7.1 Financial Statements. The Company will maintain a system of
--------------------
accounts in accordance with generally accepted accounting principles, keep full
and complete financial records and furnish to Investors holding at least 75,000
shares of Series B Stock and/or Series B-1 Stock and/or Conversion Shares the
following reports: (a) within one hundred twenty (120) days after the end of
each fiscal year commencing with the year ending December 31, 2000, a copy of
the consolidated balance sheet of the Company as at the end of such year,
together with consolidated statements of income, retained earnings and cash
flows of the Company for such year, audited and certified by independent public
accountants of recognized national standing reasonably satisfactory to the Board
of Directors, prepared in accordance with generally accepted accounting
principles and practices consistently applied; and (b) within forty-five (45)
days after the end of each fiscal quarter commencing with the quarter ended
September 30, 2000, a consolidated unaudited balance sheet of the Company as at
the end of such quarter and unaudited statements of income for the Company for
such quarter and for the year to date, each of the foregoing balance sheets and
statements to set forth in comparative form the corresponding figures for the
prior fiscal period.
7.2 Board of Directors. The Company shall pay or reimburse a
------------------
director nominated only by the holders of Series B Stock and Series B-1 Stock
for his or her reasonable travel expenses incurred in connection with attending
meetings or other functions of the Board of Directors and committees thereof and
for other reasonable costs incurred by him or her in connection with any other
work on behalf of the Company (if such other reasonable costs are approved by
the chief executive officer or chief financial officer of the Company).
8. GENERAL PROVISIONS.
------------------
8.1 Survival of Warranties. The representations, warranties and
----------------------
covenants of the Company and the Investors contained in or made pursuant to this
Agreement shall survive the execution and delivery of this Agreement and the
Closing and shall in no way be affected by any investigation of the subject
matter thereof made by or on behalf of any of the Investors, their counsel or
the Company, as the case may be.
17
8.2 Successors and Assigns.
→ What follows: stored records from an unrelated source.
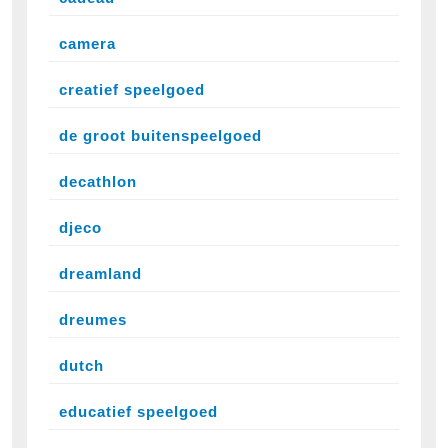
camera
creatief speelgoed
de groot buitenspeelgoed
decathlon
djeco
dreamland
dreumes
dutch
educatief speelgoed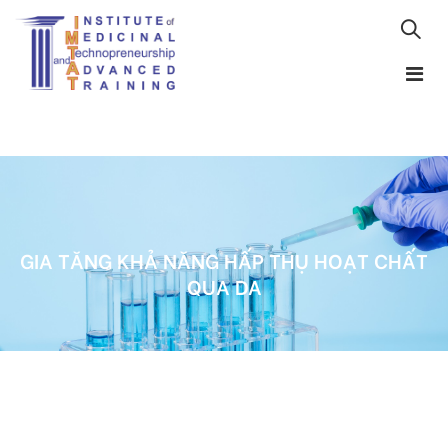
GIA TĂNG KHẢ NĂNG HẤP THỤ HOẠT CHẤT
QUA DA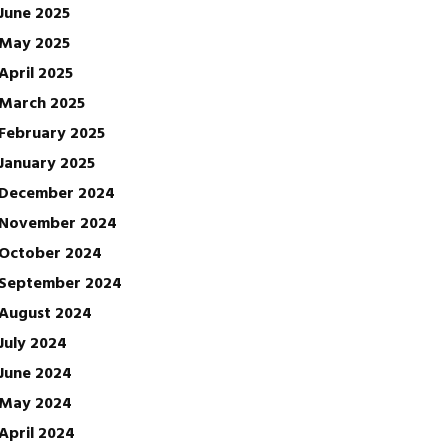
June 2025
May 2025
April 2025
March 2025
February 2025
January 2025
December 2024
November 2024
October 2024
September 2024
August 2024
July 2024
June 2024
May 2024
April 2024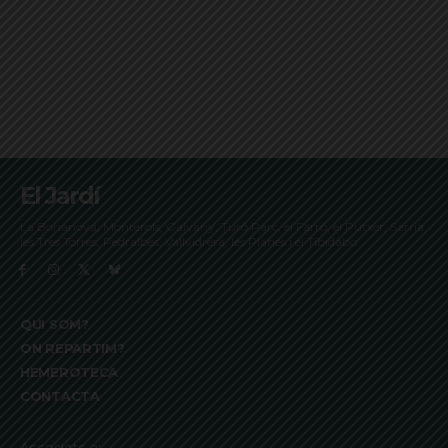
El Jardí
La Bonanova, Monterols, Galvany, Turó Parc, el Farró, el Putxet, Sarrià,
les Tres Torres, Pedralbes, Vallvidrera, les Planes i el Tibidabo
QUI SOM?
ON REPARTIM?
HEMEROTECA
CONTACTA
Associats a:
Except as otherwise provided in this
----------------------
Agreement, this Agreement, and the rights and obligations of the parties
hereunder, will be binding upon and inure to the benefit of their respective
successors, assigns, heirs, executors, administrators and legal representatives.
8.3 Governing Law. This Agreement will be governed by and construed
-------------
in accordance with the laws of the State of California, without giving effect to
that body of laws pertaining to conflict of laws.
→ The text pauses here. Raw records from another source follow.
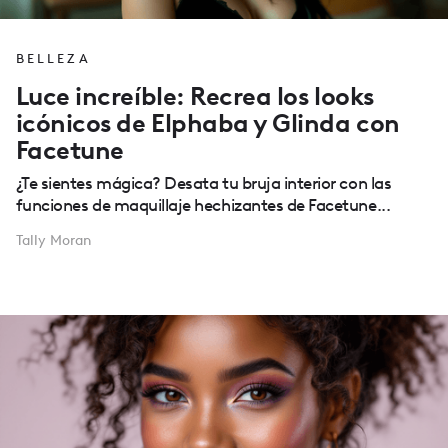
BELLEZA
Luce increíble: Recrea los looks
icónicos de Elphaba y Glinda con
Facetune
¿Te sientes mágica? Desata tu bruja interior con las
funciones de maquillaje hechizantes de Facetune...
Tally Moran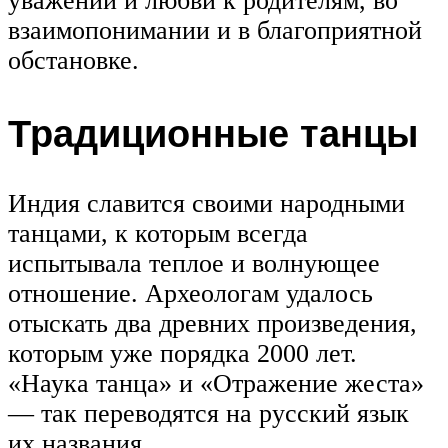
уважении и любви к родителям, во
взаимопонимании и в благоприятной
обстановке.
Традиционные танцы
Индия славится своими народными
танцами, к которым всегда
испытывала теплое и волнующее
отношение. Археологам удалось
отыскать два древних произведения,
которым уже порядка 2000 лет.
«Наука танца» и «Отражение жеста»
— так переводятся на русский язык
их названия.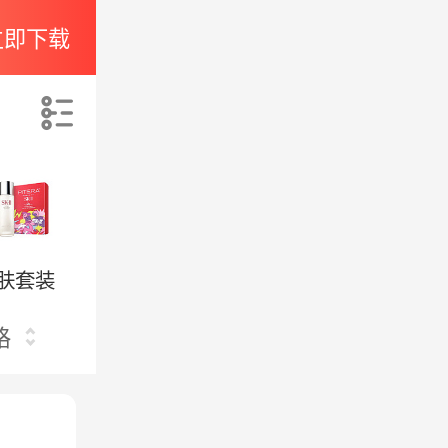
立即下载
索
肤套装
格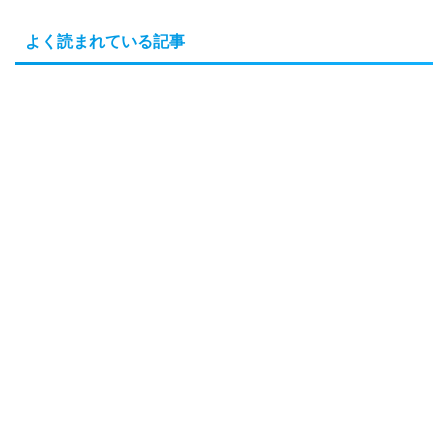
よく読まれている記事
8.4 Counterparts. This Agreement may be executed in any number of
------------
counterparts, each of which when so executed and delivered will be deemed an
original, and all of which together shall constitute one and the same agreement.
8.5 Headings. The headings and captions used in this Agreement are
--------
used for convenience only and are not to be considered in construing or
interpreting this Agreement. All references in this Agreement to sections,
paragraphs, exhibits and schedules shall, unless otherwise provided, refer to
sections and paragraphs hereof and exhibits and schedules attached hereto, all
of which exhibits and schedules are incorporated herein by this reference.
8.6 Notices. Any and all notices required or permitted to be given
-------
to a party pursuant to the provisions of this Agreement will be in writing and
will be effective and deemed to provide such party sufficient notice under this
Agreement on the earliest of the following: (i) at the time of personal
delivery, if delivery is in person; (ii) one (1) business day after deposit with
an express overnight courier for United States deliveries, or two (2) business
days after such deposit for deliveries outside of the United States, with proof
of delivery from the courier requested; or (iii) three (3) business days after
deposit in the United States mail by certified mail (return receipt requested)
for United States deliveries.
All notices for delivery outside the United States will be sent
by express courier. All notices not delivered personally will be sent with
postage and/or other charges prepaid and properly addressed to the party to be
notified at the address as follows, or at such other address as such other party
may designate by one of the indicated means of notice herein to the other
parties hereto as follows:
(a) if to an Investor, at such Investor's respective address as
set forth on Exhibit A hereto.
(b) if to the Company, marked "Attention: President", at 0000
Xxxxxxxxxx Xxxxxxx, Xxxxxxxxx, XX 00000.
8.7 No Finder's Fees. Each party represents that it neither is nor
----------------
will be obligated for any finder's or broker's fee or commission in connection
with this transaction, except that the Company may be obligated to pay finder's
or broker's fees as set forth on the Schedule of Exceptions. Each Investor
agrees to indemnify and to hold harmless the Company from any liability for any
commission or compensation in the nature of a finder's or broker's fee (and any
asserted liability) for which the Investor or any of its officers, partners,
employees, or
18
representatives is responsible. The Company agrees to indemnify and hold
harmless each Investor from any liability for any commission or compensation in
the nature of a finder's or broker's fee (and any asserted liability) for which
the Company or any of its officers, employees or representatives is responsible.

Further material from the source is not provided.